As organizations adopt multicloud environments, the ability to unify, store, and contextually analyze operational data is paramount. That's why IT operations analytics is key to the cloud journey.
With 99% of organizations using multicloud environments, effectively monitoring cloud operations with AI-driven analytics and automation is critical.
IT operations analytics (ITOA) with artificial intelligence (AI) capabilities supports faster cloud deployment of digital products and services and trusted business insights. Therefore, it is a necessary component of any enterprise’s cloud journey now and in the foreseeable future. In what follows, we cover how ITOA works, why it’s important, tools to consider, and more.
What is IT operations analytics?
IT operations analytics is the process of unifying, storing, and contextually analyzing operational data to understand the health of applications, infrastructure, and environments and streamline everyday operations. This operational data could be gathered from live running infrastructures using software agents, hypervisors, or network logs, for example.
ITOA collects operational data to identify patterns and anomalies for faster incident management and near-real-time insights. This enables AIOps teams to better predict performance and security issues and improve overall IT operations.
These operational insights are used to achieve the following:
- increase the life span of resources;
- automate root-cause analysis at scale;
- identify and assess network security risks;
- improve mean time to detection and mean time to recovery in the cloud;
- inform better decision-making;
- expedite IT service ticket resolution; and
- establish strategies for improved maintenance.
In addition to improved IT operational efficiency at a lower cost, ITOA also enhances digital experience monitoring for increased customer engagement and satisfaction.
How does IT operations analytics work?
ITOA automates repetitive cloud operations tasks and streamlines the flow of analytics into decision-making processes.
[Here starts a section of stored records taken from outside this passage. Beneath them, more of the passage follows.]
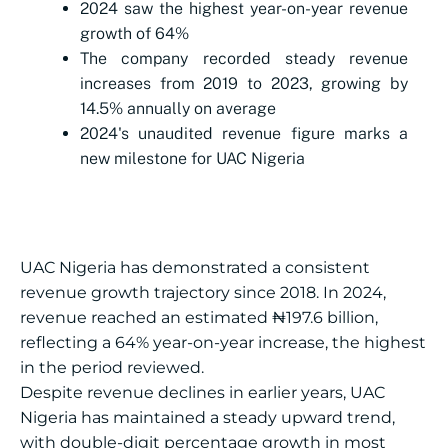
2024 saw the highest year-on-year revenue
growth of 64%
The company recorded steady revenue
increases from 2019 to 2023, growing by
14.5% annually on average
2024's unaudited revenue figure marks a
new milestone for UAC Nigeria
UAC Nigeria has demonstrated a consistent
revenue growth trajectory since 2018. In 2024,
revenue reached an estimated ₦197.6 billion,
reflecting a 64% year-on-year increase, the highest
in the period reviewed.
Despite revenue declines in earlier years, UAC
Nigeria has maintained a steady upward trend,
with double-digit percentage growth in most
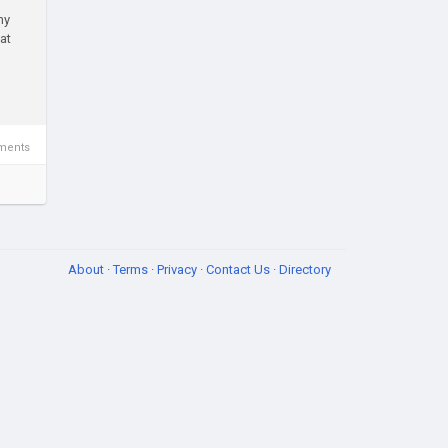
ny
at
ments
About
·
Terms
·
Privacy
·
Contact Us
·
Directory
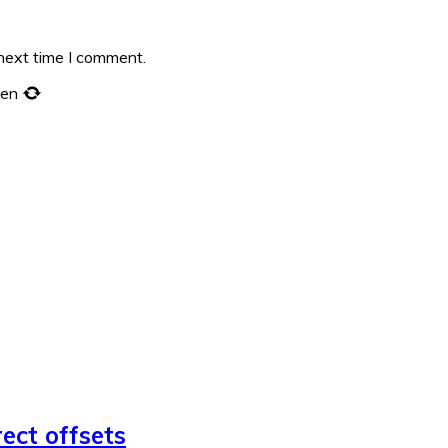
 next time I comment.
een
rect offsets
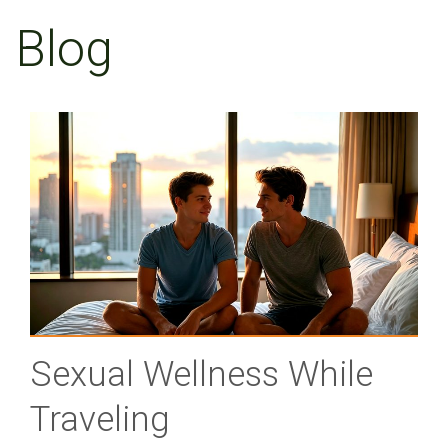
Blog
Sexual Wellness While
Traveling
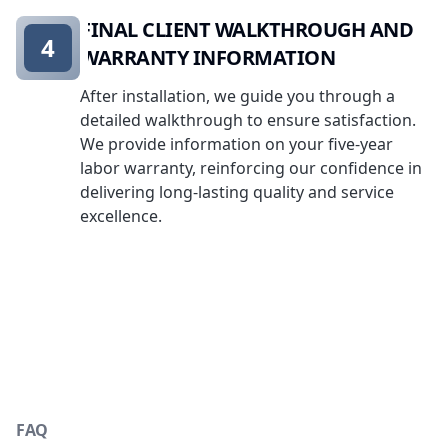
FINAL CLIENT WALKTHROUGH AND
4
WARRANTY INFORMATION
After installation, we guide you through a
detailed walkthrough to ensure satisfaction.
We provide information on your five-year
labor warranty, reinforcing our confidence in
delivering long-lasting quality and service
excellence.
FAQ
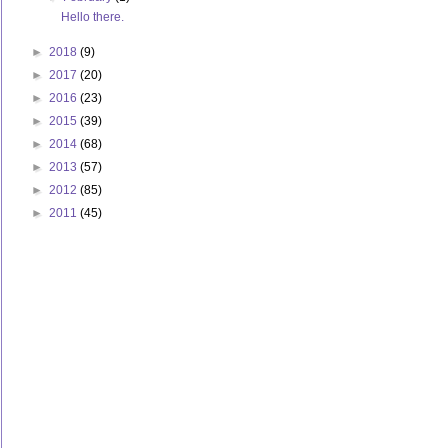
Hello there.
►
2018
(9)
►
2017
(20)
►
2016
(23)
►
2015
(39)
►
2014
(68)
►
2013
(57)
►
2012
(85)
►
2011
(45)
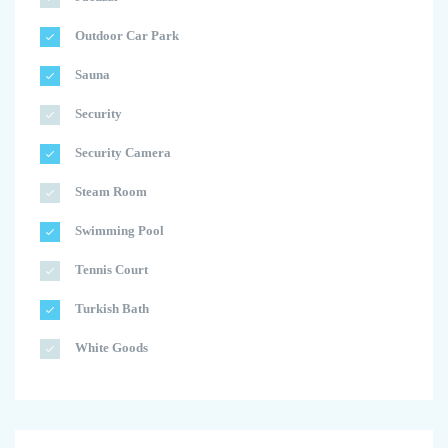
Outdoor Car Park
Sauna
Security
Security Camera
Steam Room
Swimming Pool
Tennis Court
Turkish Bath
White Goods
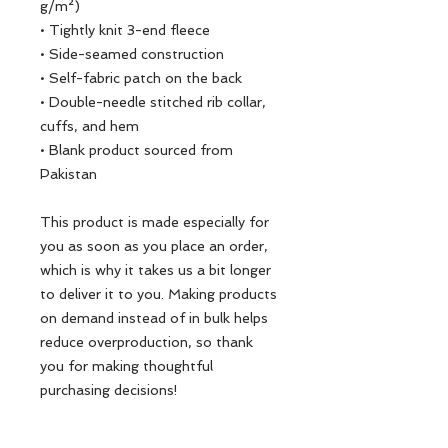
g/m²)
• Tightly knit 3-end fleece 
• Side-seamed construction
• Self-fabric patch on the back
• Double-needle stitched rib collar, 
cuffs, and hem
• Blank product sourced from 
Pakistan
This product is made especially for 
you as soon as you place an order, 
which is why it takes us a bit longer 
to deliver it to you. Making products 
on demand instead of in bulk helps 
reduce overproduction, so thank 
you for making thoughtful 
purchasing decisions!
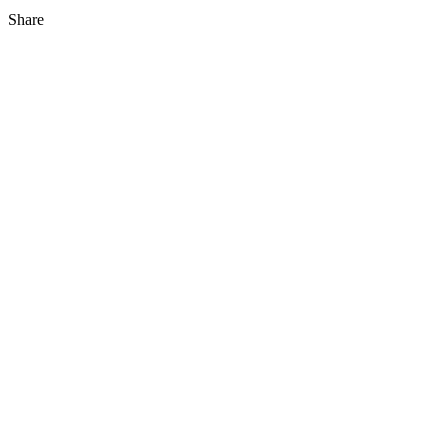
Share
Additionally, ITOA gathers and processes information from applications, services, networks, operating systems, and cloud infrastructure hardware logs in real time. Then, big data analytics technologies, such as Hadoop, NoSQL, Spark, or Grail, the Dynatrace data lakehouse technology, interpret this information.
Here are the six steps of a typical ITOA process:
- Define the data infrastructure strategy. Choose a repository to collect data and define where to store data.
- Clean data and optimize quality. Fix or remove duplicate, incorrect, corrupted, or incomplete data within a data set.
- Define core metrics. Identify critical key performance indicators (KPIs) specific to the business application.
- Automate analytics tools and processes. Apply automated analytics tools and processes to extract real-time insights for defined KPIs.
- Establish data governance. Identify data use cases and develop a scalable delivery model with documentation.
- Provide data literacy for stakeholders. Sync analytics insights from a data warehouse or data lake into front-end tools for easy-to-use visual dashboards.
Why is ITOA important?
Operational analytics digests and breaks down an unwieldy amount of big data to provide important insights into internal business functions and processes. Without these insights, it is difficult to enact data-driven, proactive decisions such as enhanced security protocols that identify and prevent software supply chain attacks.
Operations analytics ensures IT systems perform as expected. ITOA can evaluate operating system functions and reduce costs with optimized IT resource management. Additionally, ITOA enables organizations to eradicate traditional data silos that were common with earlier monitoring tools and techniques.
ITOA tools to consider for your organization
The following tools and technologies are used to support big data analytics technologies:
- Apache Hadoop. This open source framework stores and processes large sets of structured and unstructured data. Cloud-as-a-service platforms, such as Amazon Web Services, Google, and Microsoft, have made it easier to set up and manage Hadoop clusters in the cloud.
- NoSQL database. Nontabular data management, as opposed to tabular relations used in relational databases, is useful when working with large sets of distributed data.
- Apache Spark. Organizations use this open source, distributed analytics engine for big data workloads.
- Dynatrace Grail. This data lakehouse technology with AI-powered automation unifies data to improve observability, security, and business workflows in multicloud and cloud-native environments. Grail retains the context of this operations data at a massive scale for instant, precise AI-driven insights.
How a data lakehouse approach unifies data and analytics in context
A data lake is a repository of structured and unstructured data used to power analytics across all departments within an organization. Because data is stored in its native format, it is loaded and accessed faster than data in a traditional relational database, such as a data warehouse.
A contextual data lakehouse, on the other hand, combines the ability of a data lake to store large volumes of varied data at a lower cost with the management features and tools of a data warehouse. The data lakehouse stores data from multiple sources in a common format maintaining entity relationships, thus making it easier for a query engine to sift through and generate results quickly.
The single, unified data lakehouse architecture provides fast access to a curated data set for advanced AI analytics capabilities for trusted business intelligence and reporting.
Why use a data lakehouse for causal AI?
A data lakehouse approach is ideal for unifying big data with analytics to improve IT operational performance and efficiency. New data sources are dynamically incorporated into the platform as they become available, mirroring the changing needs of an organization. This gives AIOps teams deep visibility and near-real-time insights into distributed cloud, networks, and system performance.